Prêts aux entreprises et collectivités : ces prêts dits « non souverains » s’adressent quant à eux à des collectivités locales ou établissements publics, sans garantie des États. Les prêts non souverains s’élèvent à 5,1 milliards d’euro en 2019189 et portent la croissance de l’activité du groupe l’A.F.D. L’AFD accorde aussi des prêts à des entreprises du secteur privé en charge de missions de service public.
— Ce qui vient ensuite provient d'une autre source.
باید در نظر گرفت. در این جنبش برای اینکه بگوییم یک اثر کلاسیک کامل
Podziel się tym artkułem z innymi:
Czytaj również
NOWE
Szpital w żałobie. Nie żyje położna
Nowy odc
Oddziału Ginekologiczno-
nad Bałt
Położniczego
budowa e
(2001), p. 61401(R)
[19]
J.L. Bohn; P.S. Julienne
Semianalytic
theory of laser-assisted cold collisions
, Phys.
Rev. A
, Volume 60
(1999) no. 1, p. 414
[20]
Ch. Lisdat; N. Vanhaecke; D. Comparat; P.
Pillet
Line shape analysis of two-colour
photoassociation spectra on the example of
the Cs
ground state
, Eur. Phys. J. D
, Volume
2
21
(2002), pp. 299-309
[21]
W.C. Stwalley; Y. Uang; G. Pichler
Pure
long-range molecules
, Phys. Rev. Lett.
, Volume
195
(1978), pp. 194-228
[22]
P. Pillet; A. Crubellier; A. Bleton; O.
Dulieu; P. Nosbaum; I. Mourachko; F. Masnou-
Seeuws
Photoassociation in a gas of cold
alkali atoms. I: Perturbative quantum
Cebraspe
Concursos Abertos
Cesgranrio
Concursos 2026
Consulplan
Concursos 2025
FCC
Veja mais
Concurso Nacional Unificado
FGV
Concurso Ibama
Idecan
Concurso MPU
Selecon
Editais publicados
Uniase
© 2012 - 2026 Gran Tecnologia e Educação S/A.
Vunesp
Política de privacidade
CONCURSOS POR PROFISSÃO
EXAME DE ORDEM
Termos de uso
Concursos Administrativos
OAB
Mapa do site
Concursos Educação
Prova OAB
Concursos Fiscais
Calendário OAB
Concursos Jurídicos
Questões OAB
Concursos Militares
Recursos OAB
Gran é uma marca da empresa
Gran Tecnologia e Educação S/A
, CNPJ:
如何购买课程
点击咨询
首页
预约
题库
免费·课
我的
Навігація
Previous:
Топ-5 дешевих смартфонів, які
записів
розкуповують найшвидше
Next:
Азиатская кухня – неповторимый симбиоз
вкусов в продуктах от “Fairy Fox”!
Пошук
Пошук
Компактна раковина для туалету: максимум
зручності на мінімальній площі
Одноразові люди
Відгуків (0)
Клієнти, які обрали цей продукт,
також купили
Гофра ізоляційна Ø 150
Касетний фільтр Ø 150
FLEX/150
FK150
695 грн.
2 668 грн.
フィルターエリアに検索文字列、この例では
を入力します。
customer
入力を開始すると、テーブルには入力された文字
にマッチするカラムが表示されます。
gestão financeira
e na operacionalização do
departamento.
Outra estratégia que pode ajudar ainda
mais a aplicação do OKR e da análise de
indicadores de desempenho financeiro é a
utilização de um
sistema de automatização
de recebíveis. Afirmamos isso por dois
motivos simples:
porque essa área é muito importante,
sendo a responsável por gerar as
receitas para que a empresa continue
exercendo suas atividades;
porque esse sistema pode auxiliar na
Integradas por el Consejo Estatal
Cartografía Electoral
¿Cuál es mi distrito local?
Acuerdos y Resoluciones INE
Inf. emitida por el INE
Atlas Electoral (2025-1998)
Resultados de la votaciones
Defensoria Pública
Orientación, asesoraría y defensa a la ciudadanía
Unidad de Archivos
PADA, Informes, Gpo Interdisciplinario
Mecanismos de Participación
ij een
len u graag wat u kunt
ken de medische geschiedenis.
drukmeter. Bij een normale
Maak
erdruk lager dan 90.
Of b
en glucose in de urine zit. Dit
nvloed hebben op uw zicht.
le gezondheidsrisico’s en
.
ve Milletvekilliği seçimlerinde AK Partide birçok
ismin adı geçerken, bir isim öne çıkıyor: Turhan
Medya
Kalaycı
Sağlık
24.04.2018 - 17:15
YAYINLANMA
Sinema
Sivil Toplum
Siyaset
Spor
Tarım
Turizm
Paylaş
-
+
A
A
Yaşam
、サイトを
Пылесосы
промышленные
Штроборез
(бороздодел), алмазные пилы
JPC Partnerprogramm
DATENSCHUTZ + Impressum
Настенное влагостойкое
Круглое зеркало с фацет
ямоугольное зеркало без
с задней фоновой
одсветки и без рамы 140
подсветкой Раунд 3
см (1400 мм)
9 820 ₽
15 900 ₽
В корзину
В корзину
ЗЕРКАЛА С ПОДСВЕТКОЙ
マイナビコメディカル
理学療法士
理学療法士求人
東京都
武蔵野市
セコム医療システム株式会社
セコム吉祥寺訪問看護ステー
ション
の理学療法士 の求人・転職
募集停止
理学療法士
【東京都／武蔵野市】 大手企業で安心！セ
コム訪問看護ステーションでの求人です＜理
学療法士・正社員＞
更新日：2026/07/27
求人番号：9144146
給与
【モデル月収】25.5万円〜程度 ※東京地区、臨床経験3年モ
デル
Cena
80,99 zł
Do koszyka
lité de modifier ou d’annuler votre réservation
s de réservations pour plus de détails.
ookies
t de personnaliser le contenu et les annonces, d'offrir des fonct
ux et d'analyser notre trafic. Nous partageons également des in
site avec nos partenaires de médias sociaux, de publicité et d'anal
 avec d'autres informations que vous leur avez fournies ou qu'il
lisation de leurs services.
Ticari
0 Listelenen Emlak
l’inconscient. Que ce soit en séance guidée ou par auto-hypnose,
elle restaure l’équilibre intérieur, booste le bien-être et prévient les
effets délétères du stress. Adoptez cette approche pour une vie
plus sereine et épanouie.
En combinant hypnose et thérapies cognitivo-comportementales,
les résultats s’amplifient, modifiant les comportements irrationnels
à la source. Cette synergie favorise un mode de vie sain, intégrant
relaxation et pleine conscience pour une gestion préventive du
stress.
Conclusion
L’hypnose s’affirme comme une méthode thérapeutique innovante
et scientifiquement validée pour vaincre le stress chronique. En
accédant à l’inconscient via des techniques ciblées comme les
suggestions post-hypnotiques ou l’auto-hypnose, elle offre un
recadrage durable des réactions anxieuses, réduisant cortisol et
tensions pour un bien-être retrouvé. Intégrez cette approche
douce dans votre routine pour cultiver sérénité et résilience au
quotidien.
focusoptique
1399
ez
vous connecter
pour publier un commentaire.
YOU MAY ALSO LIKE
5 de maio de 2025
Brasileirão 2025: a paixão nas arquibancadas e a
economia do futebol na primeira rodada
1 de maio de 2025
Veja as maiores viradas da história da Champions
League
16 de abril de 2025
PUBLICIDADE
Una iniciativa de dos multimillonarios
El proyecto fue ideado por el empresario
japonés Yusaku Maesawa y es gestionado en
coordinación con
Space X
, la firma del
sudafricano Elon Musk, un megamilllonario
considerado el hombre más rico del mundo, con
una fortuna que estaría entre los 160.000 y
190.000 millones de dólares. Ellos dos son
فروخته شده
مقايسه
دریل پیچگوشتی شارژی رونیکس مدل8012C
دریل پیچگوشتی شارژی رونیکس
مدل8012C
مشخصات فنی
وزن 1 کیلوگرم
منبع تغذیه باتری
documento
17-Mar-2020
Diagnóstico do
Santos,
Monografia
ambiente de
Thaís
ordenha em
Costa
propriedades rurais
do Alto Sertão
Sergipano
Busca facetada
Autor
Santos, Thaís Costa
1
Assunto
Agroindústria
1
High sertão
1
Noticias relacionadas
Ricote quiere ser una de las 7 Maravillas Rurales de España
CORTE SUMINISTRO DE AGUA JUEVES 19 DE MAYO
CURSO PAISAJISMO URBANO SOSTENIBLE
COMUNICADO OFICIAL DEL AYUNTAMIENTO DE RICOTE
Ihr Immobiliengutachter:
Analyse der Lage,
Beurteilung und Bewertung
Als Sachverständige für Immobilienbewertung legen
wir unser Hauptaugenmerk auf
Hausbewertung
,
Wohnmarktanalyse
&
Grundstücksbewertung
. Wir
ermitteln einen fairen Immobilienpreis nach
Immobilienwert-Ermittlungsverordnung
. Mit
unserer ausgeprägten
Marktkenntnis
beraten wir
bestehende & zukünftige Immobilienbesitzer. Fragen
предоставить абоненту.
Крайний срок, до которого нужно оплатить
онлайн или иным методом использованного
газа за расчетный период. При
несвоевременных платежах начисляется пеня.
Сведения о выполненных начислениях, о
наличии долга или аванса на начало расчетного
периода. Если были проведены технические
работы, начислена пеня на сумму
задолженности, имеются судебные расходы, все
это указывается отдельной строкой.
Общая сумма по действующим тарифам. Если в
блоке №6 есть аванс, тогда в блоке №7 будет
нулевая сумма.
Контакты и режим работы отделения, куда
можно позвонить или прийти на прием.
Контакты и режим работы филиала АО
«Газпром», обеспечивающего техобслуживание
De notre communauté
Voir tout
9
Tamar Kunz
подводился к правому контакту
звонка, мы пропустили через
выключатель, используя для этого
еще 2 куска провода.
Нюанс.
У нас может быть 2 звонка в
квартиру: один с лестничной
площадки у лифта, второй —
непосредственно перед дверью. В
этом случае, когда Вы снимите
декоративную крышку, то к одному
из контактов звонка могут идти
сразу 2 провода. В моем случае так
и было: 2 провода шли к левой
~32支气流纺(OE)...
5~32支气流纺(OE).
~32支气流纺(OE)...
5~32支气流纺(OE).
Ce type de financement, pour permettre la réalisation de grandes opérations d’infrastructures, est de plus en plus fréquent.
Prêts à conditions préférentielles : le prêt à conditions préférentielles, autrement appelé « concessionnel », est un prêt dont le taux d’intérêt est inférieur aux taux du marché. L’AFD propose ce type de financement lorsque le projet est une réelle opportunité pour le pays : il est considéré comme le moyen d’aller plus loin que les pratiques habituelles ou que la réglementation nationale dans un domaine spécifique. C’est la contribution budgétaire de l’État français qui permet ainsi de proposer ce type d’outil. Toutefois, afin d’éviter toute concurrence déloyale, l’intervention de l’AFD est conditionnée au principe de subsidiarité.
Prêts à conditions de marché : aux pays faiblement endettés ou aux partenaires disposant de projets rentables à financer, l’AFD propose des prêts à conditions de marché (aussi appelés « non concessionnels »). Ces prêts permettent de soutenir les États lorsqu’ils sont confrontés à une insuffisance de liquidité, en raison d’une crise ou d’un besoin pressant de crédit.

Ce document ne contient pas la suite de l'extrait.